Goal of the exercise:
Show every line from the entries that follow which holds the word "value".

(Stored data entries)

■ ■ ■

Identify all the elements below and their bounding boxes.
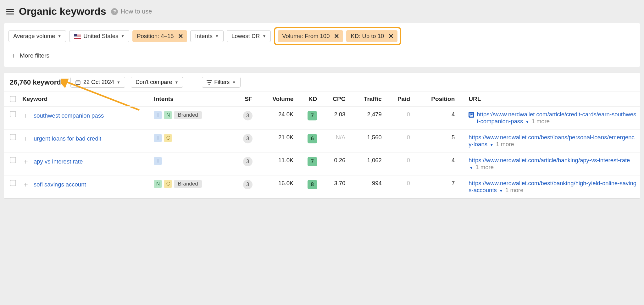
plus-icon: ＋ xyxy=(10,51,17,60)
position-filter-chip[interactable]: Position: 4–15 ✕ xyxy=(132,30,187,42)
more-urls-link[interactable]: 1 more xyxy=(475,164,494,170)
volume-header[interactable]: Volume xyxy=(256,92,297,107)
sf-badge: 3 xyxy=(243,134,253,143)
chevron-down-icon: ▼ xyxy=(58,34,61,38)
row-checkbox[interactable] xyxy=(10,157,16,163)
more-urls-link[interactable]: 1 more xyxy=(532,118,550,125)
table-row: ＋ apy vs interest rate I 3 11.0K 7 0.26 … xyxy=(4,152,640,175)
serp-feature-icon xyxy=(469,112,474,118)
paid-value: 0 xyxy=(385,152,413,175)
url-link[interactable]: https://www.nerdwallet.com/best/loans/pe… xyxy=(469,134,635,147)
volume-value: 21.0K xyxy=(256,130,297,152)
help-icon: ? xyxy=(111,8,118,15)
intent-badge-i: I xyxy=(154,111,162,119)
intent-badge-c: C xyxy=(164,180,172,188)
more-filters-button[interactable]: ＋ More filters xyxy=(8,50,51,62)
chevron-down-icon[interactable]: ▼ xyxy=(526,120,529,124)
position-header[interactable]: Position xyxy=(413,92,458,107)
close-icon[interactable]: ✕ xyxy=(178,32,183,40)
intent-badge-n: N xyxy=(154,180,162,188)
keyword-link[interactable]: apy vs interest rate xyxy=(34,158,83,165)
volume-chip-label: Volume: From 100 xyxy=(282,33,330,40)
row-checkbox[interactable] xyxy=(10,180,16,186)
results-panel: 26,760 keywords 22 Oct 2024 ▼ Don't comp… xyxy=(4,73,640,199)
filter-icon xyxy=(207,80,212,85)
hamburger-menu-icon[interactable] xyxy=(6,9,14,14)
more-urls-link[interactable]: 1 more xyxy=(496,141,514,147)
sf-badge: 3 xyxy=(243,180,253,189)
how-to-use-link[interactable]: ? How to use xyxy=(111,8,152,15)
keyword-header[interactable]: Keyword xyxy=(19,92,151,107)
date-label: 22 Oct 2024 xyxy=(83,79,114,86)
url-link[interactable]: https://www.nerdwallet.com/best/banking/… xyxy=(469,180,636,193)
chevron-down-icon: ▼ xyxy=(215,34,219,38)
kd-filter-chip[interactable]: KD: Up to 10 ✕ xyxy=(346,30,397,42)
position-value: 4 xyxy=(413,152,458,175)
filters-label: Filters xyxy=(214,79,230,86)
intents-dropdown[interactable]: Intents ▼ xyxy=(190,30,223,42)
traffic-header[interactable]: Traffic xyxy=(348,92,385,107)
sf-badge: 3 xyxy=(243,157,253,166)
highlighted-filters-annotation: Volume: From 100 ✕ KD: Up to 10 ✕ xyxy=(274,27,401,45)
expand-icon[interactable]: ＋ xyxy=(22,157,29,166)
intent-badges: IC xyxy=(154,134,229,142)
chevron-down-icon: ▼ xyxy=(232,80,236,85)
country-label: United States xyxy=(83,33,118,40)
kd-header[interactable]: KD xyxy=(297,92,320,107)
keyword-link[interactable]: urgent loans for bad credit xyxy=(34,135,101,142)
paid-header[interactable]: Paid xyxy=(385,92,413,107)
chevron-down-icon: ▼ xyxy=(175,80,178,85)
kd-badge: 7 xyxy=(308,111,317,120)
more-filters-label: More filters xyxy=(20,52,49,59)
cpc-header[interactable]: CPC xyxy=(320,92,348,107)
select-all-checkbox[interactable] xyxy=(10,96,16,102)
how-to-use-label: How to use xyxy=(120,8,152,15)
more-urls-link[interactable]: 1 more xyxy=(505,187,524,193)
intent-badge-i: I xyxy=(154,157,162,165)
row-checkbox[interactable] xyxy=(10,134,16,140)
traffic-value: 1,560 xyxy=(348,130,385,152)
chevron-down-icon[interactable]: ▼ xyxy=(490,143,493,147)
row-checkbox[interactable] xyxy=(10,111,16,117)
url-link[interactable]: https://www.nerdwallet.com/article/credi… xyxy=(477,111,636,125)
chevron-down-icon[interactable]: ▼ xyxy=(499,189,503,193)
filters-dropdown[interactable]: Filters ▼ xyxy=(202,77,241,88)
intent-badges: I xyxy=(154,157,229,165)
svg-point-10 xyxy=(470,114,471,114)
page-title: Organic keywords xyxy=(19,6,106,17)
url-header[interactable]: URL xyxy=(465,92,640,107)
chevron-down-icon: ▼ xyxy=(121,34,125,38)
kd-badge: 6 xyxy=(308,134,317,143)
keyword-link[interactable]: southwest companion pass xyxy=(34,112,104,119)
table-row: ＋ urgent loans for bad credit IC 3 21.0K… xyxy=(4,130,640,152)
paid-value: 0 xyxy=(385,130,413,152)
paid-value: 0 xyxy=(385,175,413,198)
url-link[interactable]: https://www.nerdwallet.com/article/banki… xyxy=(469,157,630,164)
country-dropdown[interactable]: United States ▼ xyxy=(69,30,129,42)
expand-icon[interactable]: ＋ xyxy=(22,180,29,189)
close-icon[interactable]: ✕ xyxy=(334,32,339,40)
volume-mode-dropdown[interactable]: Average volume ▼ xyxy=(8,30,66,42)
table-row: ＋ southwest companion pass INBranded 3 2… xyxy=(4,107,640,130)
sf-header[interactable]: SF xyxy=(232,92,256,107)
kd-badge: 7 xyxy=(308,157,317,166)
intents-header[interactable]: Intents xyxy=(151,92,232,107)
close-icon[interactable]: ✕ xyxy=(388,32,394,40)
intent-badges: INBranded xyxy=(154,111,229,119)
expand-icon[interactable]: ＋ xyxy=(22,134,29,143)
chevron-down-icon: ▼ xyxy=(262,34,266,38)
compare-label: Don't compare xyxy=(136,79,172,86)
volume-filter-chip[interactable]: Volume: From 100 ✕ xyxy=(278,30,343,42)
keyword-count: 26,760 keywords xyxy=(10,78,65,86)
chevron-down-icon[interactable]: ▼ xyxy=(469,166,473,170)
expand-icon[interactable]: ＋ xyxy=(22,111,29,120)
volume-value: 11.0K xyxy=(256,152,297,175)
select-all-header xyxy=(4,92,19,107)
date-picker-button[interactable]: 22 Oct 2024 ▼ xyxy=(70,77,125,88)
compare-dropdown[interactable]: Don't compare ▼ xyxy=(131,77,183,88)
lowest-dr-dropdown[interactable]: Lowest DR ▼ xyxy=(227,30,271,42)
intent-badge-i: I xyxy=(154,134,162,142)
keyword-link[interactable]: sofi savings account xyxy=(34,181,86,188)
results-toolbar: 26,760 keywords 22 Oct 2024 ▼ Don't comp… xyxy=(4,73,640,92)
cpc-value: 0.26 xyxy=(320,152,348,175)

■ ■ ■

Expected answer:
paid-value: 0 xyxy=(385,152,413,175)
volume-value: 21.0K xyxy=(256,130,297,152)
position-value: 4 xyxy=(413,152,458,175)
traffic-value: 1,560 xyxy=(348,130,385,152)
paid-value: 0 xyxy=(385,130,413,152)
paid-value: 0 xyxy=(385,175,413,198)
volume-value: 11.0K xyxy=(256,152,297,175)
cpc-value: 0.26 xyxy=(320,152,348,175)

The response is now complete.